═════ RECORD SET

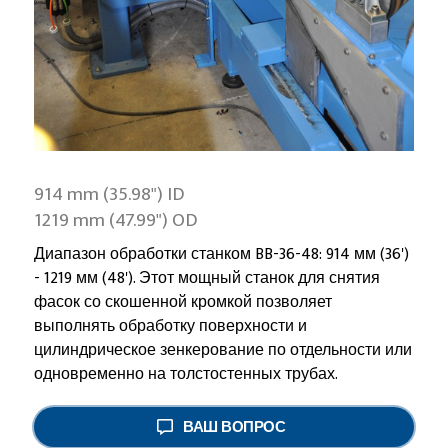
914 mm (35.98") ID
1219 mm (47.99") OD
Диапазон обработки станком BB-36-48: 914 мм (36')
- 1219 мм (48'). Этот мощный станок для снятия
фасок со скошенной кромкой позволяет
выполнять обработку поверхности и
цилиндрическое зенкерование по отдельности или
одновременно на толстостенных трубах.
ВАШ ВОПРОС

══════════

WHAT IS EXPECTED →
Repeat every entry above word for word, and include no pictures.

SOLUTION TO THIS PROBLEM →
914 mm (35.98") ID
1219 mm (47.99") OD
Диапазон обработки станком BB-36-48: 914 мм (36')
- 1219 мм (48'). Этот мощный станок для снятия
фасок со скошенной кромкой позволяет
выполнять обработку поверхности и
цилиндрическое зенкерование по отдельности или
одновременно на толстостенных трубах.
ВАШ ВОПРОС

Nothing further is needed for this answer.